The Bookworm Review: Chasing
Vermeer by Blue Balliett
By Haluk Akay
Do you love a story
filled with twists, turns, and plots of stolen
paintings? Well,
Chasing Vermeer is ideal for you!
It takes place in a
Chicago suburb where young Petra Andalee, a shy but avid writer,
and
Calder Pillay, an only child who misses his good friend, Tommy
Segovia,
are drawn into a mystery regarding Vermeer’s painting. This work of art,
A Lady Writing, is stolen on its way from Washington DC’s National
Gallery of Art to a Chicago art show.
Calder is partly
Indian and partly Canadian. His Indian father works
as a designer for the city parks. Every August their front yard is
overflowing with new types of plants and ferns. His Canadian mother, Yvette, teaches
math at the university, known as the U. He and Petra go
to
school at the university’s middle school. Calder is lonely because his
friend Tommy recently moved away, after Tommy’s mother remarried. His new step-
father
becomes a piece of the puzzle as the story develops.
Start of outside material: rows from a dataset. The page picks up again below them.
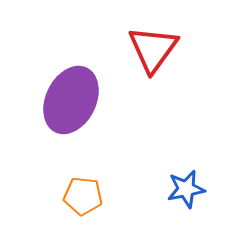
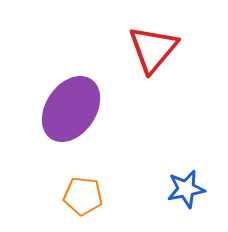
red triangle: rotated 4 degrees clockwise
purple ellipse: moved 9 px down; rotated 8 degrees clockwise
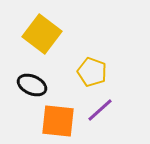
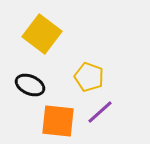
yellow pentagon: moved 3 px left, 5 px down
black ellipse: moved 2 px left
purple line: moved 2 px down
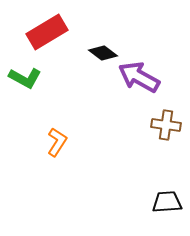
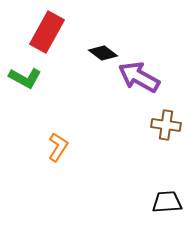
red rectangle: rotated 30 degrees counterclockwise
orange L-shape: moved 1 px right, 5 px down
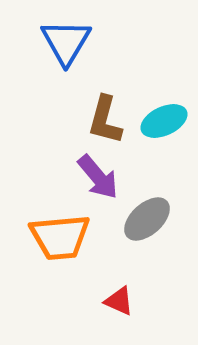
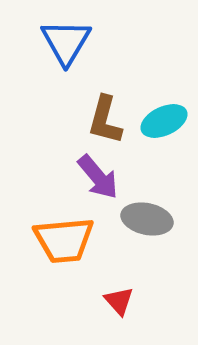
gray ellipse: rotated 54 degrees clockwise
orange trapezoid: moved 4 px right, 3 px down
red triangle: rotated 24 degrees clockwise
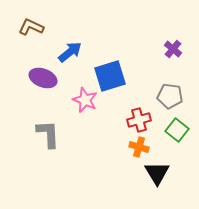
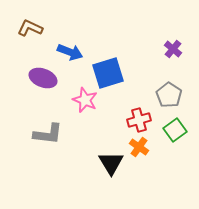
brown L-shape: moved 1 px left, 1 px down
blue arrow: rotated 60 degrees clockwise
blue square: moved 2 px left, 3 px up
gray pentagon: moved 1 px left, 1 px up; rotated 25 degrees clockwise
green square: moved 2 px left; rotated 15 degrees clockwise
gray L-shape: rotated 100 degrees clockwise
orange cross: rotated 18 degrees clockwise
black triangle: moved 46 px left, 10 px up
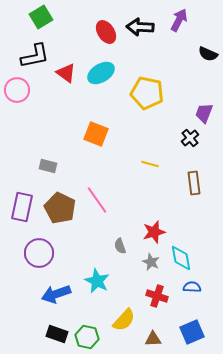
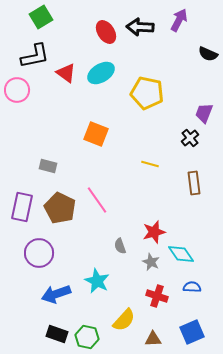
cyan diamond: moved 4 px up; rotated 24 degrees counterclockwise
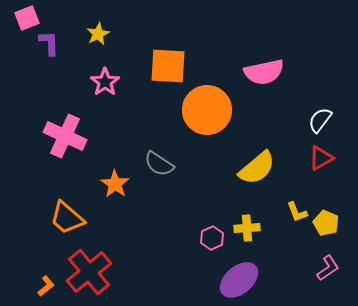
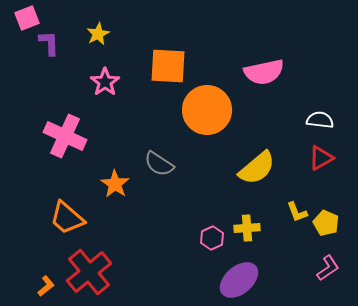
white semicircle: rotated 60 degrees clockwise
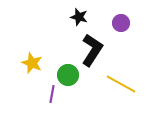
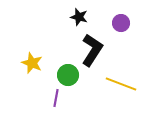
yellow line: rotated 8 degrees counterclockwise
purple line: moved 4 px right, 4 px down
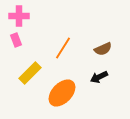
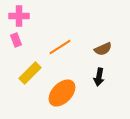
orange line: moved 3 px left, 1 px up; rotated 25 degrees clockwise
black arrow: rotated 54 degrees counterclockwise
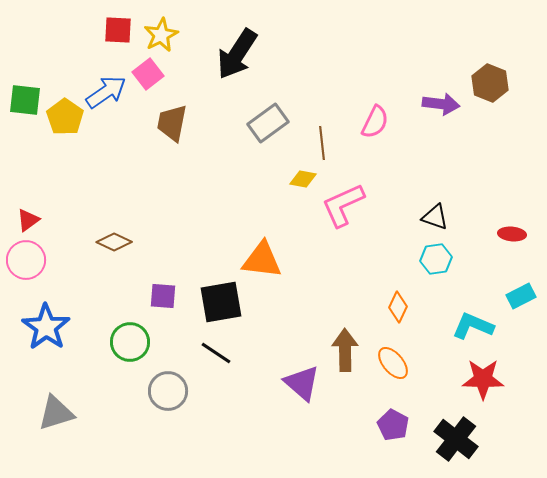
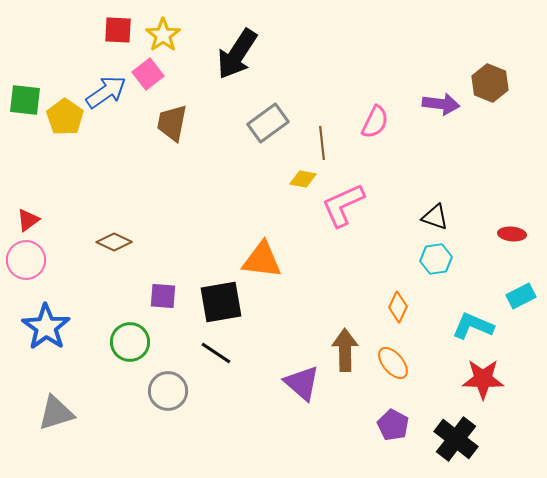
yellow star: moved 2 px right; rotated 8 degrees counterclockwise
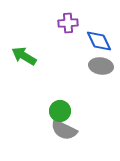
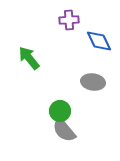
purple cross: moved 1 px right, 3 px up
green arrow: moved 5 px right, 2 px down; rotated 20 degrees clockwise
gray ellipse: moved 8 px left, 16 px down
gray semicircle: rotated 24 degrees clockwise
Petra’s household is like the
aftermath of a tornado.
Uncared-for pets run through the house, drinking from toilets, and
her four
younger siblings are always noisily screaming for things they
‘misplaced.’
Petra’s dad is from the North Africa, and her mom is from the
Middle
East. She was named
Petra because it was a family tradition to name all
first-born daughters “Petra,” which is an ancient city in Jordan
famous
for its stone sculptures. She always wants to be normal—like every
other kid who goes to the U.
Calder Pillay has twelve pentominoes which are little plastic
letters. Every time
he takes one out of his pocket, he thinks of a word
that it stands for, and uses that clue to solve this mystery. For
instance, a letter a bully from school kicked under the table was
T—for
Trouble.
The story is filled with
“12’s”, for instance, Calder and Petra’s age,
the number of pentominoes, the 12th month of the 12th day (the day
a
Vermeer scholar was murdered in Italy). Also the illustrations of
Chasing Vermeer have clues to help the reader solve the mystery.
In almost
every illustration there is a frog drawn into the pictures because
the
frog becomes an important clue in the puzzle.
After I read this book,
we were able to go to Washington DC, and I
stopped by the National Gallery of Art to research Vermeer. We
went to the
Dutch section, but couldn’t find any Vermeer paintings. After asking a
guard, I learned that the Vermeer paintings were moved to the
first
floor. Just like
Petra and Calder, I found my way through statues and
galleries, until we came upon A Lady Writing—exactly like the
picture in
the book! I also was
chasing Vermeer!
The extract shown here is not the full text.